#### The problem
Every line of the data below should be written out word for word.

#### Given records
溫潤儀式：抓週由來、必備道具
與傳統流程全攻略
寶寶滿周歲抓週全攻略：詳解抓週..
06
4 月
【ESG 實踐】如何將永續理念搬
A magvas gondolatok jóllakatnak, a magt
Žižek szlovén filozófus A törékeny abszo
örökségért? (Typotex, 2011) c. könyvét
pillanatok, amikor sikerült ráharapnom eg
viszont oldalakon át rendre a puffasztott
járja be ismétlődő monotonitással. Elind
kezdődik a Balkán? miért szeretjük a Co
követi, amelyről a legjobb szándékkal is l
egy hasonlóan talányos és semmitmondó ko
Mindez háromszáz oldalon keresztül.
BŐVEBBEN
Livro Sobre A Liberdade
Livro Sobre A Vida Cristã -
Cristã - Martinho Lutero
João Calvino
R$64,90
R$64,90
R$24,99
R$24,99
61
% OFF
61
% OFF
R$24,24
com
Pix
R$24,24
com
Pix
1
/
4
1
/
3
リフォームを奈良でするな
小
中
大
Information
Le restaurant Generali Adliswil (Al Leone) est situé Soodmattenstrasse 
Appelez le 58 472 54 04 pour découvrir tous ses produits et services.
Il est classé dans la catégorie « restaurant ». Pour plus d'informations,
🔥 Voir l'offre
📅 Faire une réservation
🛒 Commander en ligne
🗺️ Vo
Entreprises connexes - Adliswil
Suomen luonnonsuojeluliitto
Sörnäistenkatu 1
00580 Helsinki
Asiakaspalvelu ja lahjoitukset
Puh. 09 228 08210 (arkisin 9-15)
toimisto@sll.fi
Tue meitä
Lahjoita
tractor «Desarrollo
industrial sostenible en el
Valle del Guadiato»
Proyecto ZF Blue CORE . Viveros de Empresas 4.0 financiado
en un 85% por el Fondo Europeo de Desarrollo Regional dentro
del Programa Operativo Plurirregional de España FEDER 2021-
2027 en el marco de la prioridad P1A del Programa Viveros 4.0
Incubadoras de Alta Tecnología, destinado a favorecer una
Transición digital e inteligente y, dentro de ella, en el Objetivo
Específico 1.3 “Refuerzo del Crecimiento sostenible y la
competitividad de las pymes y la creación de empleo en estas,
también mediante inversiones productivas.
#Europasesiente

#### Solution to the exercise
溫潤儀式：抓週由來、必備道具
與傳統流程全攻略
寶寶滿周歲抓週全攻略：詳解抓週..
06
4 月
【ESG 實踐】如何將永續理念搬
A magvas gondolatok jóllakatnak, a magt
Žižek szlovén filozófus A törékeny abszo
örökségért? (Typotex, 2011) c. könyvét
pillanatok, amikor sikerült ráharapnom eg
viszont oldalakon át rendre a puffasztott
járja be ismétlődő monotonitással. Elind
kezdődik a Balkán? miért szeretjük a Co
követi, amelyről a legjobb szándékkal is l
egy hasonlóan talányos és semmitmondó ko
Mindez háromszáz oldalon keresztül.
BŐVEBBEN
Livro Sobre A Liberdade
Livro Sobre A Vida Cristã -
Cristã - Martinho Lutero
João Calvino
R$64,90
R$64,90
R$24,99
R$24,99
61
% OFF
61
% OFF
R$24,24
com
Pix
R$24,24
com
Pix
1
/
4
1
/
3
リフォームを奈良でするな
小
中
大
Information
Le restaurant Generali Adliswil (Al Leone) est situé Soodmattenstrasse 
Appelez le 58 472 54 04 pour découvrir tous ses produits et services.
Il est classé dans la catégorie « restaurant ». Pour plus d'informations,
🔥 Voir l'offre
📅 Faire une réservation
🛒 Commander en ligne
🗺️ Vo
Entreprises connexes - Adliswil
Suomen luonnonsuojeluliitto
Sörnäistenkatu 1
00580 Helsinki
Asiakaspalvelu ja lahjoitukset
Puh. 09 228 08210 (arkisin 9-15)
toimisto@sll.fi
Tue meitä
Lahjoita
tractor «Desarrollo
industrial sostenible en el
Valle del Guadiato»
Proyecto ZF Blue CORE . Viveros de Empresas 4.0 financiado
en un 85% por el Fondo Europeo de Desarrollo Regional dentro
del Programa Operativo Plurirregional de España FEDER 2021-
2027 en el marco de la prioridad P1A del Programa Viveros 4.0
Incubadoras de Alta Tecnología, destinado a favorecer una
Transición digital e inteligente y, dentro de ella, en el Objetivo
Específico 1.3 “Refuerzo del Crecimiento sostenible y la
competitividad de las pymes y la creación de empleo en estas,
también mediante inversiones productivas.
#Europasesiente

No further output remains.